Al-Ostoot, FH, Salah, S, Khamees, HA, Khanum, SA
Cancer treatment and research communications. 2021;:100422
Abstract
Angiogenesis plays an important role in the development of cancer since it allows for the delivery of oxygen, nutrients, and growth factors as well as tumor dissemination to distant organs. Inhibition of angiogenesis is an important strategy for the prevention of multiple solid tumors that depend on cutting or at least reducing the blood supply to tumor micro-regions, resulting in pan-hypoxia and pan-necrosis within solid tumor tissues. These drugs are an important part of treatment for some types of cancer.
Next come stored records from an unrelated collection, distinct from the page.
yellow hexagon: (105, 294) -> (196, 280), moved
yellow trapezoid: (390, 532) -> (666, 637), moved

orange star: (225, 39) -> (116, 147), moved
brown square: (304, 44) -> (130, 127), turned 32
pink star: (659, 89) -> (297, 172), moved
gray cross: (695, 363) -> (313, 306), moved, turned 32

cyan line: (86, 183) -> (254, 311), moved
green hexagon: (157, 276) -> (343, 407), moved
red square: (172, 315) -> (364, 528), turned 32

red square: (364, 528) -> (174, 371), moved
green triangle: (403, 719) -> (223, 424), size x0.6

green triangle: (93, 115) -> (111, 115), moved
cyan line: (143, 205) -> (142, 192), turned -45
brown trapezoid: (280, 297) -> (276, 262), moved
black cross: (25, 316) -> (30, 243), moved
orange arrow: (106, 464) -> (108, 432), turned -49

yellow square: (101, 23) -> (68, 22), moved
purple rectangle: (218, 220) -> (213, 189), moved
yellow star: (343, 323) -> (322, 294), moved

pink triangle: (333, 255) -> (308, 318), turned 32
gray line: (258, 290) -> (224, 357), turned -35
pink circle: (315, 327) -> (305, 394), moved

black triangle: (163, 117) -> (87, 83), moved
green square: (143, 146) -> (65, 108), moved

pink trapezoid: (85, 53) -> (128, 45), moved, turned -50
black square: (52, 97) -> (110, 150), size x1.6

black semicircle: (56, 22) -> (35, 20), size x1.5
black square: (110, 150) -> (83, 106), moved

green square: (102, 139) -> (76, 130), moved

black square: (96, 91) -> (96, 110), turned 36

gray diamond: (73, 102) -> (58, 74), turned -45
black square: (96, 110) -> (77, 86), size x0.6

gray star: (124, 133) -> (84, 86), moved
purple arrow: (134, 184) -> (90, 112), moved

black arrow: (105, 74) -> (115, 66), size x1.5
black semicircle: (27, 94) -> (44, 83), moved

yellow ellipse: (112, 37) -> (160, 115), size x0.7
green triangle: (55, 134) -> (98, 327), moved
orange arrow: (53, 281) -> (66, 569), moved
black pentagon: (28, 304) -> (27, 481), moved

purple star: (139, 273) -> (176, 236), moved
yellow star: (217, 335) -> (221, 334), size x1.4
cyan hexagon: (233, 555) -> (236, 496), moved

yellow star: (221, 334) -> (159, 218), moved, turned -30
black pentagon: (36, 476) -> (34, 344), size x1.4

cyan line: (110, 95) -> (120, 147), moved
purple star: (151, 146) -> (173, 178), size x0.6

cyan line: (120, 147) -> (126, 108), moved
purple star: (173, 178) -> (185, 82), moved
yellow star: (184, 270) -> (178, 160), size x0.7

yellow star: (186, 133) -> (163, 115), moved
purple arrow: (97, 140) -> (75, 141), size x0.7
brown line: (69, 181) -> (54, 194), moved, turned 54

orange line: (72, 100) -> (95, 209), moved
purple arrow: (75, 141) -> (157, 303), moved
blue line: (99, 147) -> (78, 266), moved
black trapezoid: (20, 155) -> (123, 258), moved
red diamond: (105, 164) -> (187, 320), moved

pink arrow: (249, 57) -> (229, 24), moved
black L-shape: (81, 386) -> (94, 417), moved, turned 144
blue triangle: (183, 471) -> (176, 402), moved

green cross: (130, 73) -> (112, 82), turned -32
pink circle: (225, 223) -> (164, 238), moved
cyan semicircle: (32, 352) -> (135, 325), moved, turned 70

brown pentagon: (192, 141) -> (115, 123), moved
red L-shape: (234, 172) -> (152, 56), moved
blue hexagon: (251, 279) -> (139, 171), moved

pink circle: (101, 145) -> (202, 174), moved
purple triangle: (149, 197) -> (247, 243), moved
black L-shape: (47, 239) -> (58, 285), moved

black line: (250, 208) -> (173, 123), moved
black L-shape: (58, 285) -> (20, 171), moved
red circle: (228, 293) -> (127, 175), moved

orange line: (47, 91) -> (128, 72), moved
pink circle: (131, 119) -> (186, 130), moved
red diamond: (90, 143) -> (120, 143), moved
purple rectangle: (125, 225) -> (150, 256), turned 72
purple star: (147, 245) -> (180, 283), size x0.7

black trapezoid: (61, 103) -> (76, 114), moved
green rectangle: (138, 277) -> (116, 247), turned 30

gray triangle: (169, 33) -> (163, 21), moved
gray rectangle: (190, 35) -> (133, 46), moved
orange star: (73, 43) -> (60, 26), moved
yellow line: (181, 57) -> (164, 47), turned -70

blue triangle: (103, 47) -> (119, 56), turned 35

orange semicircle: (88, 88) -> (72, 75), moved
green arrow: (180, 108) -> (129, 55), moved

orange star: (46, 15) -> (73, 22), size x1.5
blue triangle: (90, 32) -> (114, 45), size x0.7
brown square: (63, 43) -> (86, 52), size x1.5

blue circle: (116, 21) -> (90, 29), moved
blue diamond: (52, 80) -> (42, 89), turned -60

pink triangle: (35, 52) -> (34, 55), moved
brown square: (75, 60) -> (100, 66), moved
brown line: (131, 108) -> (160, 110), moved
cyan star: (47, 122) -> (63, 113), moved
As a stand-alone therapy, inhibition of tumor angiogenesis can arrest or halt tumor growth, but will not eliminate the tumor. Therefore, anti-angiogenic drugs in combinations with another anti-cancer treatment method, like chemotherapy, lead to being critical for optimum cancer patient outcomes. Over the last two decades, investigations have been made to improve the efficacy of anti-angiogenic drugs, recognize their potential in drug interactions, and come up with plausible explanations for possible treatment resistance. This review will offer an overview of the varying concepts of tumor angiogenesis, several important angiogenic factors; focus on the role of anti-angiogenesis strategies in cancer treatment.